Disney still needed hotel inventory, particularly in the DVC program. So, some of the expansion tower projects we’ve mentioned partially exist due to their cheaper construction costs. When the pandemic threw DVC a curveball, officials adapted quickly.

At an existing resort, DVC officials don’t concern themselves with location or logistics. Someone else previously solved those problems. Thus, all you need to build is the expansion tower itself, which requires a significantly smaller financial outlay. 

Disney chose this path in 2020 after a government feud, but this one happened in California, not Florida. DVC proposed a Downtown Disney property. Alas, the Anaheim City Council refused to allow Disney to use a $267 million tax incentive if it moved the potential DVC property two blocks. At that point, the Anaheim City Council and Disney were no longer friends. 

Eventually, Anaheim government officials and Disney made up and agreed to a new deal. As part of the DisneylandForward project, the Anaheim City Council suggested that a DVC property was a strong possibility. 

Thankfully, history is (hopefully) about to repeat itself at Disney. On June 12th, the Central Florida Tourism Oversight District (CFTOD) will vote on a new Walt Disney World development plan proposal, which receive preliminary approval on June 5th. 

While nothing is official, the parties have negotiated an exciting new deal akin to DisneylandForward. If/when the proposal passes, Disney will invest $8 billion over the next decade. 

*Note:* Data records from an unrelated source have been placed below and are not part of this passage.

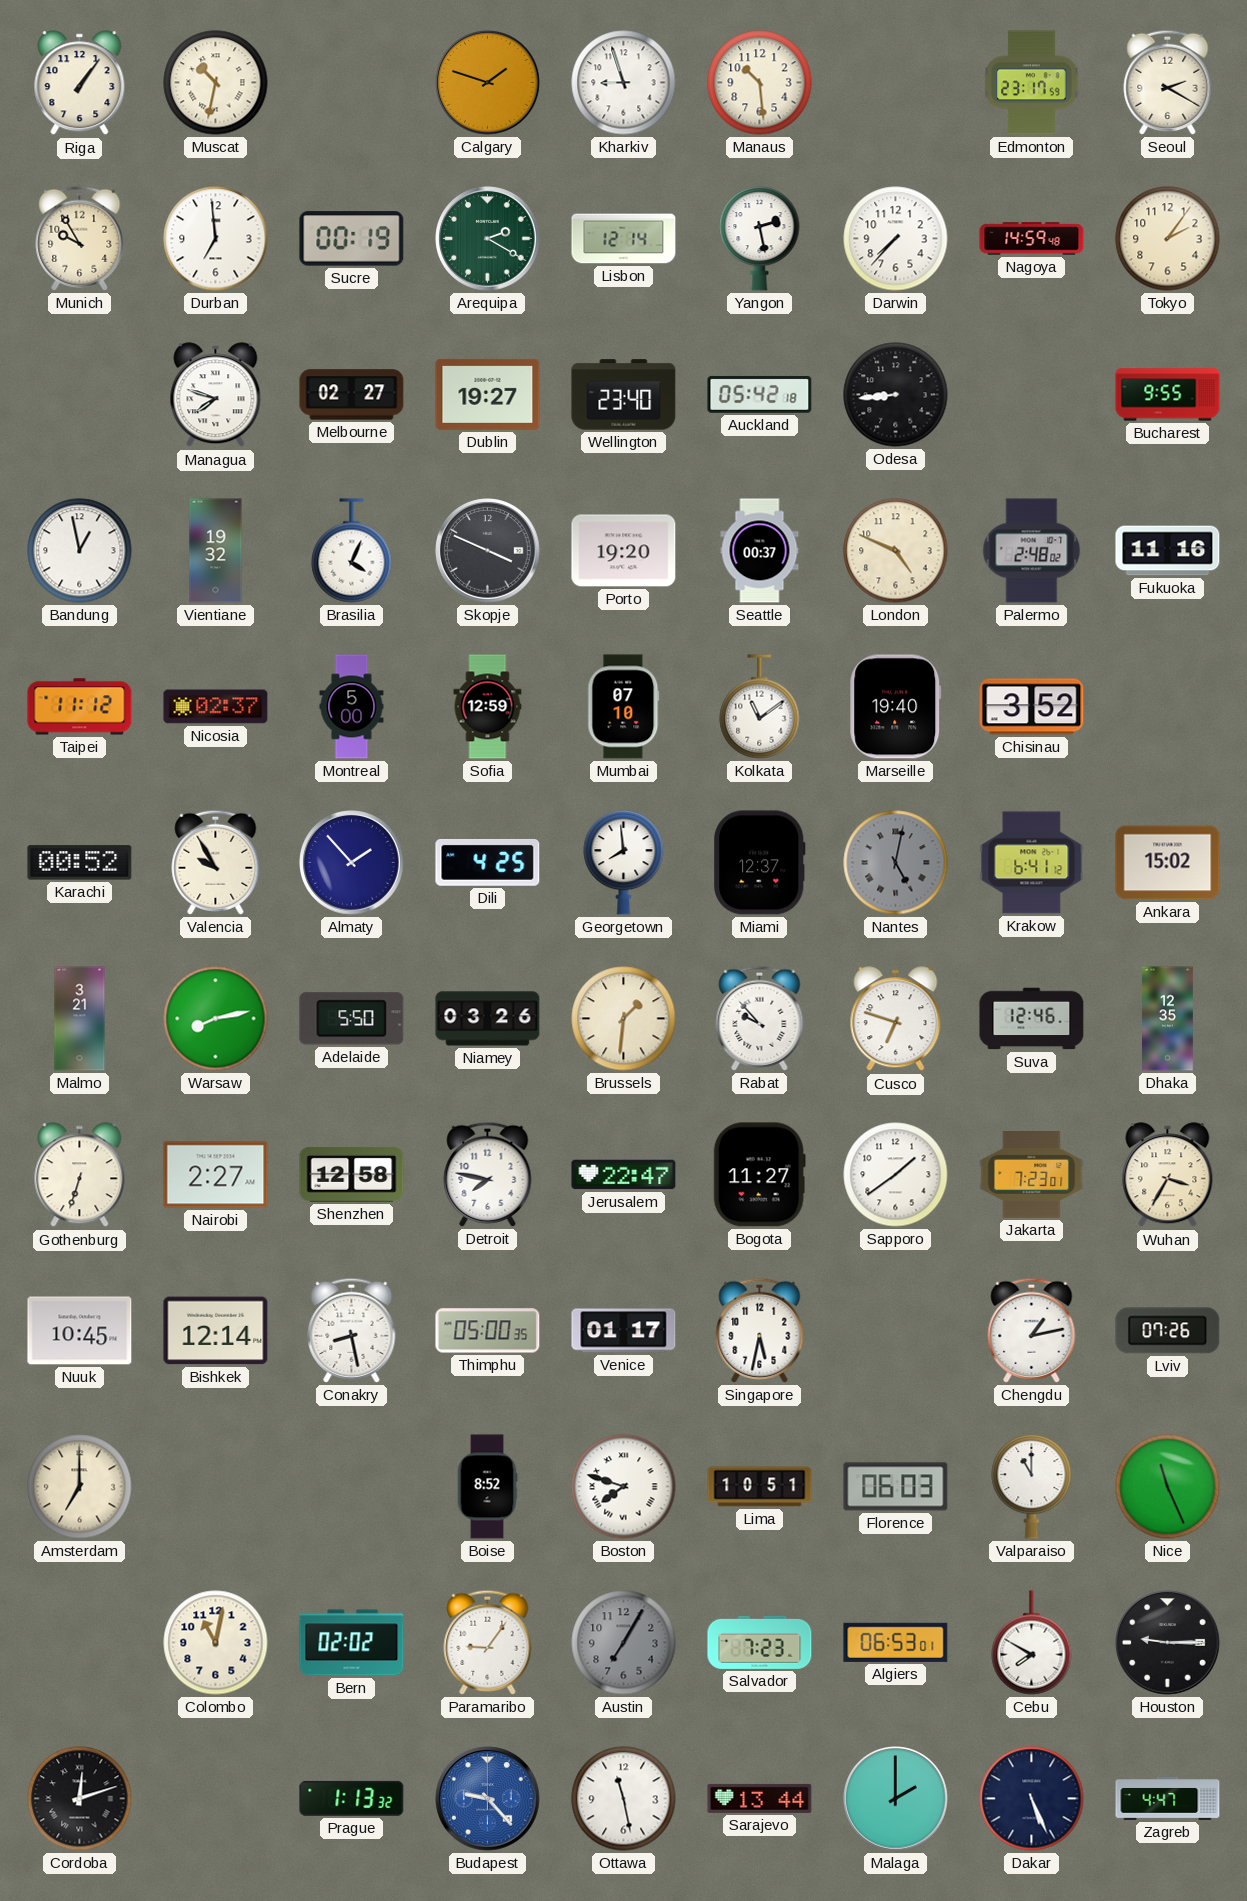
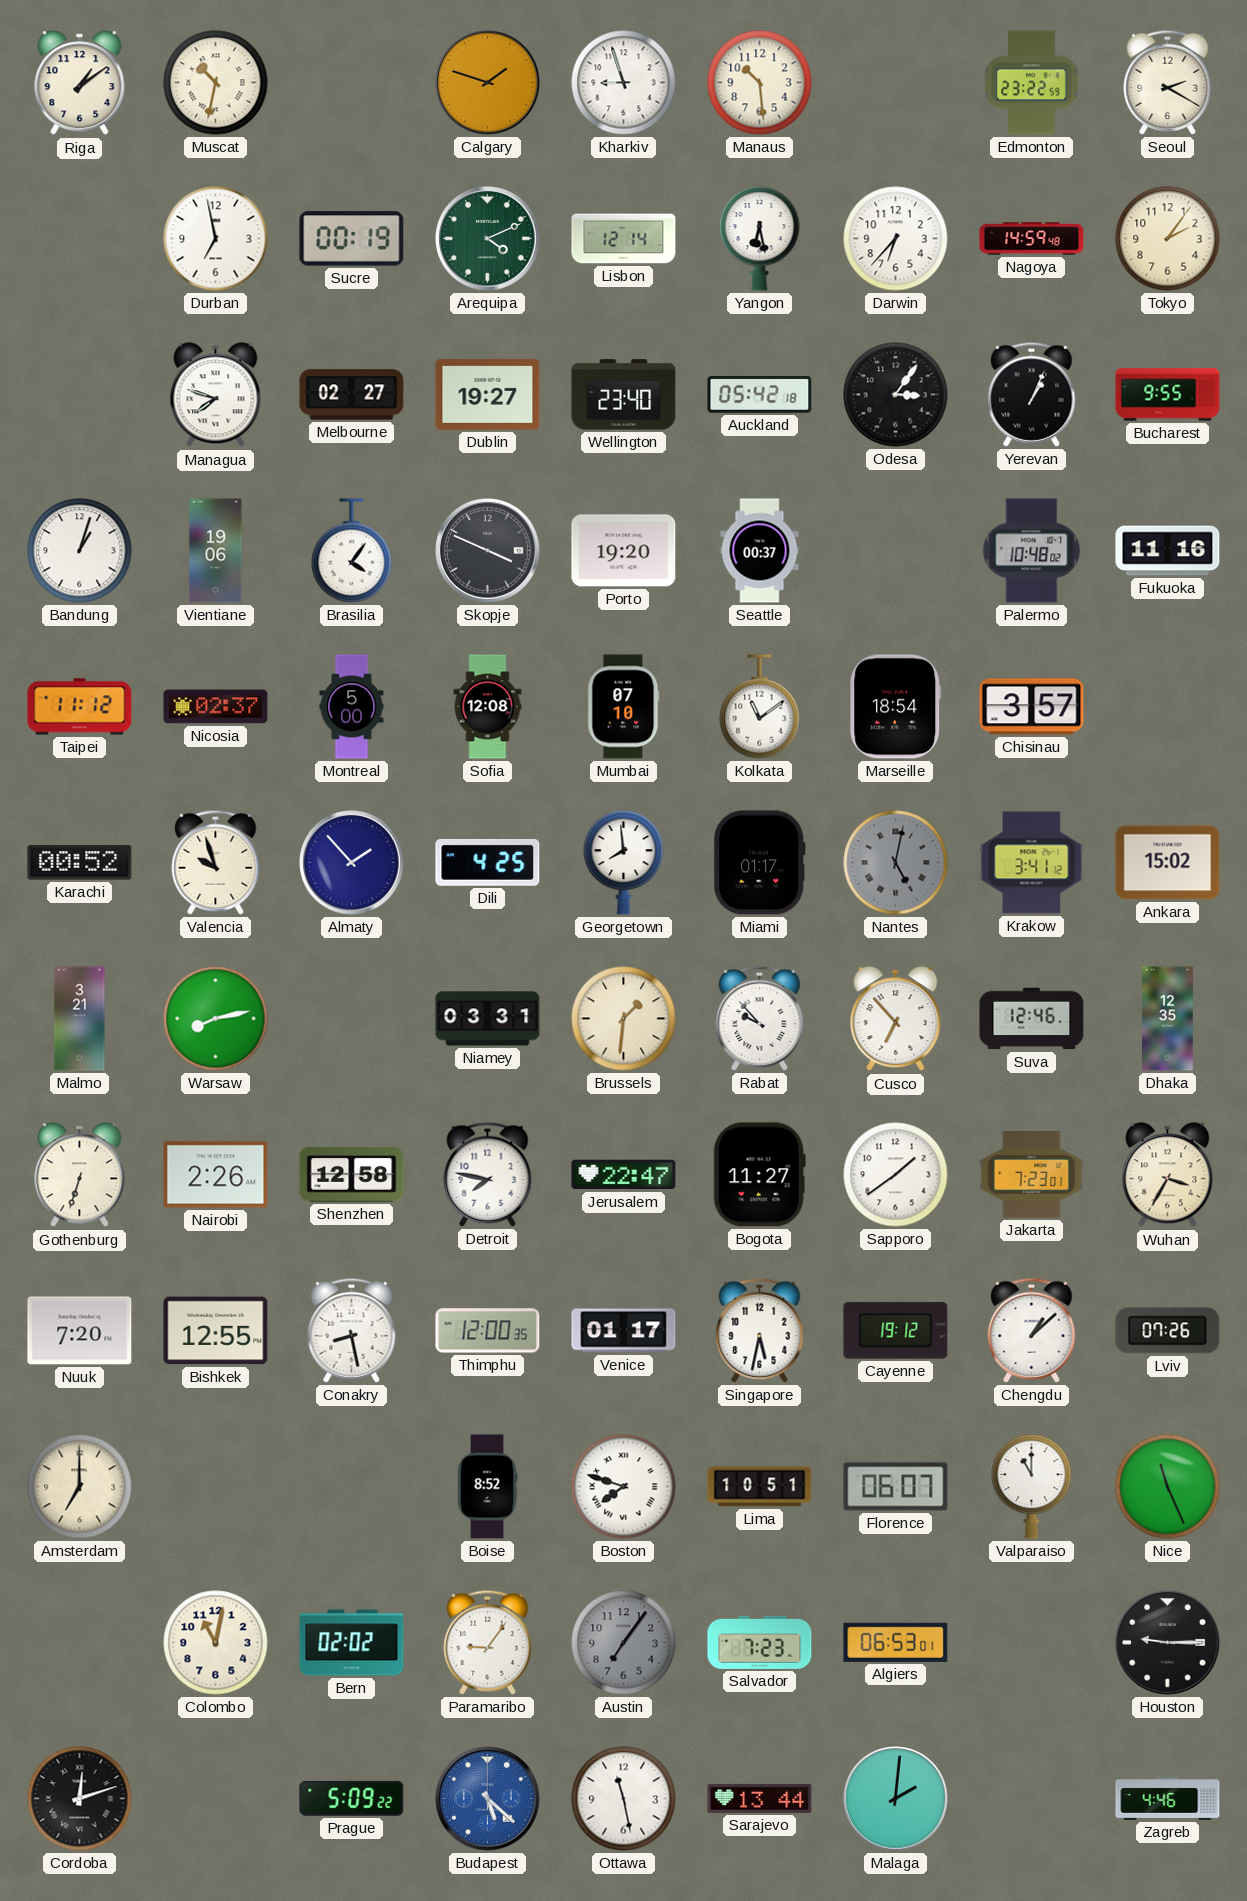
Riga: 1:06 -> 1:09
Edmonton: 23:17 -> 23:22
Munich: 9:55 -> none
Durban: 6:59 -> 6:58
Arequipa: 2:20 -> 4:11
Yangon: 2:28 -> 6:28
Darwin: 7:37 -> 6:37
Odesa: 8:44 -> 3:06
Yerevan: none -> 1:04
Bandung: 12:58 -> 1:03
Vientiane: 19:32 -> 19:06
Brasilia: 4:04 -> 4:06
London: 4:49 -> none
Palermo: 2:48 -> 10:48
Sofia: 12:59 -> 12:08
Marseille: 19:40 -> 18:54
Chisinau: 3:52 -> 3:57
Valencia: 9:55 -> 9:57
Miami: 12:37 -> 01:17
Krakow: 6:41 -> 3:41
Adelaide: 5:50 -> none
Niamey: 03:26 -> 03:31
Cusco: 6:48 -> 6:53
Nairobi: 2:27 -> 2:26
Nuuk: 10:45 -> 7:20
Bishkek: 12:14 -> 12:55
Thimphu: 05:00 -> 12:00
Cayenne: none -> 19:12
Chengdu: 1:13 -> 1:08
Florence: 06:03 -> 06:07
Austin: 7:05 -> 7:06
Cebu: 7:50 -> none
Prague: 1:13 -> 5:09
Budapest: 9:23 -> 5:22
Malaga: 2:00 -> 2:01
Dakar: 5:26 -> none
Zagreb: 4:47 -> 4:46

From now through 2044/2045, Disney World will spend $17 billion in capital expenditures. Yes, some of that would involve new hotels, including DVC properties, as the agreement allows for up to 53,467 hotel rooms at Disney World, a total well beyond what Disney offers now. 

That aspect may or may not factor into the aforementioned filing at Reflections. Still, the pressing point is that DVC improvised on the fly largely due to the pandemic, adding new inventory at an affordable price to build. So, the DVC program maintained its momentum in the face of an unprecedented event.

Now, Disney has filed the paperwork to spend $60 billion on Disney Experiences over the next decade. Presuming that the CFTOD accepts Disney’s proposal, a minimum of $8 billion will go toward Walt Disney World projects over the next decade. We’re about to enter a growth phase, and I fully expect DVC to start building entirely new hotel campuses once more. Still, don’t be surprised if expansion towers become a standard part of DVC enhancements.